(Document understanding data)
□ □ □
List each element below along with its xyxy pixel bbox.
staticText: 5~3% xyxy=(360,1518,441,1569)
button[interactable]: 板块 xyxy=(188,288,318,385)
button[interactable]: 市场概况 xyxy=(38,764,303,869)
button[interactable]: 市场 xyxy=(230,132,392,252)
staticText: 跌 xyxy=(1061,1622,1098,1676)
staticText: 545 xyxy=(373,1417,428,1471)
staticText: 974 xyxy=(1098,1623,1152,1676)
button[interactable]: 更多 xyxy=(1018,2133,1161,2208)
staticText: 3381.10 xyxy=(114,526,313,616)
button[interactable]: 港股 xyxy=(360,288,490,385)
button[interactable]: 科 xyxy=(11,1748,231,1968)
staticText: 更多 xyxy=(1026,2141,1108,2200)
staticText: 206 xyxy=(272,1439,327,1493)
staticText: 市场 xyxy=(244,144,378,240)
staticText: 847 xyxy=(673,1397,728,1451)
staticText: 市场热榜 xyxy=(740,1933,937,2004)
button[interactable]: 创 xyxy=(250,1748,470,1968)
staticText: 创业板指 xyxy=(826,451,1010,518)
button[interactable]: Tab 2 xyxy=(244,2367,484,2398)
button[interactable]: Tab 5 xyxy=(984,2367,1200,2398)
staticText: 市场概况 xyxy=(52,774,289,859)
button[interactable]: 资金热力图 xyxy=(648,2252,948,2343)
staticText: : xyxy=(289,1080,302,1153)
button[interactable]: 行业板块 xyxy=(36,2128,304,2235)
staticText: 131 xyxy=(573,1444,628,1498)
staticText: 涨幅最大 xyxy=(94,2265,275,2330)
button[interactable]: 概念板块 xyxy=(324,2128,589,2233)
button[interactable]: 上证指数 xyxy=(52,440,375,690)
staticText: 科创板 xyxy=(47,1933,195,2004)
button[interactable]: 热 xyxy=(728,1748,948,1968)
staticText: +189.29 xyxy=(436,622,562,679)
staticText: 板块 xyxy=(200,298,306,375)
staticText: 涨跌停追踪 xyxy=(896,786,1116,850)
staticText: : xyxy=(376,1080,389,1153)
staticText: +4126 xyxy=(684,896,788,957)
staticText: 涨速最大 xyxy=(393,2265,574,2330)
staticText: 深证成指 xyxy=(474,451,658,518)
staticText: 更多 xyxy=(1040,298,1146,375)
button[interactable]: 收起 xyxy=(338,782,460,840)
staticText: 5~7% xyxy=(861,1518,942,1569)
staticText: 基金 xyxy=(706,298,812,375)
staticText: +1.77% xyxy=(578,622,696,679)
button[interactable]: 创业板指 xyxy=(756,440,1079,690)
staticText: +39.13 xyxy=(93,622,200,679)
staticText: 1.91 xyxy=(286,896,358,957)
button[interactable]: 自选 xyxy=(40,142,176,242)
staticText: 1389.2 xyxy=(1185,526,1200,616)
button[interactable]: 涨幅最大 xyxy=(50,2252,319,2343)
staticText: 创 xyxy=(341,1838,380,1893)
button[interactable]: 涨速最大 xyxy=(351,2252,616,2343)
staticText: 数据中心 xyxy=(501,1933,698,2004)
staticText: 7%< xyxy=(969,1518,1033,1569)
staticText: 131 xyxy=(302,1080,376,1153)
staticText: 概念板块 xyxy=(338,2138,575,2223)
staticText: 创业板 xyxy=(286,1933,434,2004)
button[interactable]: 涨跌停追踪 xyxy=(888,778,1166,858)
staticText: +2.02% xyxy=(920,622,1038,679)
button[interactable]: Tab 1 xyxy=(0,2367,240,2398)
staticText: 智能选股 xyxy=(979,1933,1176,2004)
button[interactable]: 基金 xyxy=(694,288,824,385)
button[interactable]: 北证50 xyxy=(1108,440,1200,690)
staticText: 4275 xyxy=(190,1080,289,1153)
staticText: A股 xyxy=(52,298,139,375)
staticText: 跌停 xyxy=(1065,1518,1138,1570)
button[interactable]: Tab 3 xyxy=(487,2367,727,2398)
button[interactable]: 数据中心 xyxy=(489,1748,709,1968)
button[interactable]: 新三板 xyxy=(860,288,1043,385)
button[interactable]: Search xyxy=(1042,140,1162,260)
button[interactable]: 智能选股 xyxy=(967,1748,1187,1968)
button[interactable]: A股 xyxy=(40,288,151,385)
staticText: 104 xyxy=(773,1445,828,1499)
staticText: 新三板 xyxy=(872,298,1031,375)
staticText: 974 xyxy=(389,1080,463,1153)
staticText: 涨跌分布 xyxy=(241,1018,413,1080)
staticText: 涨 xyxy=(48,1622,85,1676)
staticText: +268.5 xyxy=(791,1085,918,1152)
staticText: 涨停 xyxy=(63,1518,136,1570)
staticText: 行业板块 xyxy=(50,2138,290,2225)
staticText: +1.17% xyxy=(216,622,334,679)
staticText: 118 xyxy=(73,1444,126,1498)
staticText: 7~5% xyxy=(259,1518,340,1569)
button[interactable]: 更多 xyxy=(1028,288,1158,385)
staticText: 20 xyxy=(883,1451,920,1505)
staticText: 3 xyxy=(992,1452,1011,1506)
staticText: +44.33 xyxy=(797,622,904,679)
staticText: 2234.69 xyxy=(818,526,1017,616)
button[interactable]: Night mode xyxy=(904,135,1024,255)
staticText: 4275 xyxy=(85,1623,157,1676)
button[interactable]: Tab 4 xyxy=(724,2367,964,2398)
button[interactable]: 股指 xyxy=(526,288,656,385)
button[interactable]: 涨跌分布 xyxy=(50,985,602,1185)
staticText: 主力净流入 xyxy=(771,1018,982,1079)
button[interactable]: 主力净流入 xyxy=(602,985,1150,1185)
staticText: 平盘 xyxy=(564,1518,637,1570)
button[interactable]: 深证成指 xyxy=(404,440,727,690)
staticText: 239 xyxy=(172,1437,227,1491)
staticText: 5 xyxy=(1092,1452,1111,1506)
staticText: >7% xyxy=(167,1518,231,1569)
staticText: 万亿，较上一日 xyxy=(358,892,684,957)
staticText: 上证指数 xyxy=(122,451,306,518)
□ □ □
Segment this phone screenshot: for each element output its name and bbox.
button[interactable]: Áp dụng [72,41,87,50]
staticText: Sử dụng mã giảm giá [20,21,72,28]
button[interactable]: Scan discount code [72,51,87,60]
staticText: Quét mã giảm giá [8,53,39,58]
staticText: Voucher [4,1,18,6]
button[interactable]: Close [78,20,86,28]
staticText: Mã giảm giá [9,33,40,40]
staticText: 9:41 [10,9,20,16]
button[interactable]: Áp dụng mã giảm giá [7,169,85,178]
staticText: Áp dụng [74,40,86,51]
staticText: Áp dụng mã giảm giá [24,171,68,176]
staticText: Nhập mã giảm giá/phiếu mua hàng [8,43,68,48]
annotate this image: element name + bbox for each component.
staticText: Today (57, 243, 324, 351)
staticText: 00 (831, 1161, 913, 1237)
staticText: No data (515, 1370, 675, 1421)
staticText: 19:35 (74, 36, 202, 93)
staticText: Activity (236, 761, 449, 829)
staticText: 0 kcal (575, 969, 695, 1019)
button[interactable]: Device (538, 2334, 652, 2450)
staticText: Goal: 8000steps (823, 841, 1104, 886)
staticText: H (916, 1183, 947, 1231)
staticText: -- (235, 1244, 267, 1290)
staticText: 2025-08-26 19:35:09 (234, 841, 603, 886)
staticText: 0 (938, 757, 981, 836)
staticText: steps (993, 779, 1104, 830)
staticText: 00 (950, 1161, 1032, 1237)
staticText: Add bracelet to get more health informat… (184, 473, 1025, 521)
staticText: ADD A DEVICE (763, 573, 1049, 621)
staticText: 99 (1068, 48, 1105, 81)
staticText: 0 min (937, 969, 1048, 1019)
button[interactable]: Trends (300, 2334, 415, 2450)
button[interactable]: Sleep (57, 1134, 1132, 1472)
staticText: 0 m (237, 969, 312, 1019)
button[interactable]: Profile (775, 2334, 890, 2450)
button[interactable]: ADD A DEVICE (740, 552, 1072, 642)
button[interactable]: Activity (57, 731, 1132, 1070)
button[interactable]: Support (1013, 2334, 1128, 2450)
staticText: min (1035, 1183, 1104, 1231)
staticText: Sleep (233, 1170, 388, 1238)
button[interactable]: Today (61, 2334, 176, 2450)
□ □ □
Wherever a line in the data above contains the word "each", copy that line.

### Solution:
List each element below along with its xyxy pixel bbox.
Segment this phone screenshot: for each element output its name and bbox.
annotate this image: element name + bbox for each component.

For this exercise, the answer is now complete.